In response to the findings of this report we have improved the level of information about Smoke Control Areas and wood burning on our website and will be carrying out a further health and burning information campaign over the 2023/34 winter period.

West Yorkshire Particulate Emission Inventory Project

We are currently working with air quality colleagues across West Yorkshire and Cambridge Environmental Research Consultants (CERC) to develop an improved Particulate Emission Inventory for the West Yorkshire Region. This includes collating local data on the location of solid fuel appliances to try and identify where the highest emissions of particulate matter from domestic premises may be arising. The study is also updating information on local industrial sources, large scale biomass plant and quarries which can also be significant sources of particulate emissions. Once the new emissions inventory is ready it will be compared with health and inequality data for the region to identify where the most urgent action needs to be taken to reduce particulate emissions and improve health. The study will inform the locations for the West Yorkshire PIIP sensor network and will form part of the evidence base for the Bradford Particulate Reduction Strategy.

Particulate monitoring in schools

We are currently developing particle monitoring education resources for use in local schools. The resources will form part of the wider Clean Air Schools Programme (CASP). Easy to use handheld particulate analysers will be made available to schools so that pupils can investigate particulate levels in different parts of their school environment and help to draw up action plans to improve air quality in and around their school. Through the CASP programme schools are able to apply for CAZ grant funding to reduce exposure to pollutants.

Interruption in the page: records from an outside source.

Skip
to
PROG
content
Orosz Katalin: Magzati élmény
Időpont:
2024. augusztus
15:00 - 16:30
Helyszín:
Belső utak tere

Non-Road Mobile Machinery (NRMM) emission improvement scheme

During 2024 we will be starting to develop an emission improvement scheme for Non-Road Mobile Machinery (NRMM) in Bradford.

The term NRMM is used to describe any mobile machine or vehicle that is not solely intended for carrying passengers or goods on the road. It covers most plant and machinery typically used on construction sites including those with registration plates, such as telehandlers and dumpers, as well as those that are not self-propelled, such as generators and compressors.

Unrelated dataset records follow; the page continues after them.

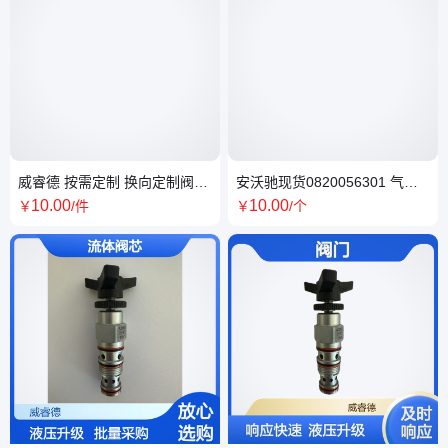
威睿德 按需定制 换向定制阀芯
安沃驰现货0820056301 气动
适配性强 流量调节优化
电磁阀 Aventics 力士乐
10
.00
10
.00
￥
/件
￥
/个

Most NRMM are powered by diesel engines. If they are old and/or not well maintained they can give rise to large emissions of diesel particulate and nitrogen dioxide. As there are a number of large scale regeneration projects and house building schemes currently taking place in Bradford it is important that we take action to control emissions from these sources as well as from general road traffic and domestic sources.

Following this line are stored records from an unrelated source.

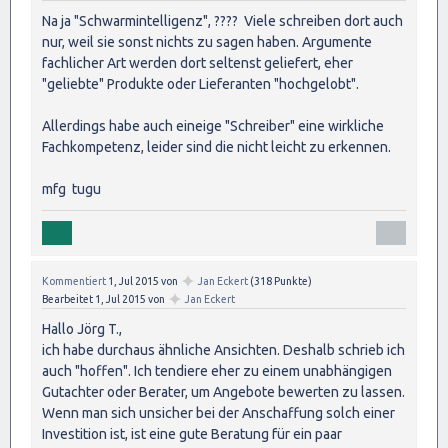
Na ja "Schwarmintelligenz", ???? Viele schreiben dort auch
nur, weil sie sonst nichts zu sagen haben. Argumente
fachlicher Art werden dort seltenst geliefert, eher
"geliebte" Produkte oder Lieferanten "hochgelobt".
Allerdings habe auch eineige "Schreiber" eine wirkliche
Fachkompetenz, leider sind die nicht leicht zu erkennen.
mfg tugu
✦
Kommentiert
1, Jul 2015
von
Jan Eckert
(
318
Punkte)
✦
Bearbeitet
1, Jul 2015
von
Jan Eckert
Hallo Jörg T.,
ich habe durchaus ähnliche Ansichten. Deshalb schrieb ich
auch "hoffen". Ich tendiere eher zu einem unabhängigen
Gutachter oder Berater, um Angebote bewerten zu lassen.
Wenn man sich unsicher bei der Anschaffung solch einer
Investition ist, ist eine gute Beratung für ein paar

The exact format of the NRMM scheme in Bradford has not yet been determined but we are engaging with the existing NRMM scheme in London to learn from their experiences and will carry out consultation with the construction industry in Bradford before implementing a local scheme. It is anticipated that work on a NRMM scheme for Bradford will commence in Summer 2024.

Further updates on progress with the Bradford Particulate Reduction Strategy (PRS) and associated projects will be provided on this website in due course.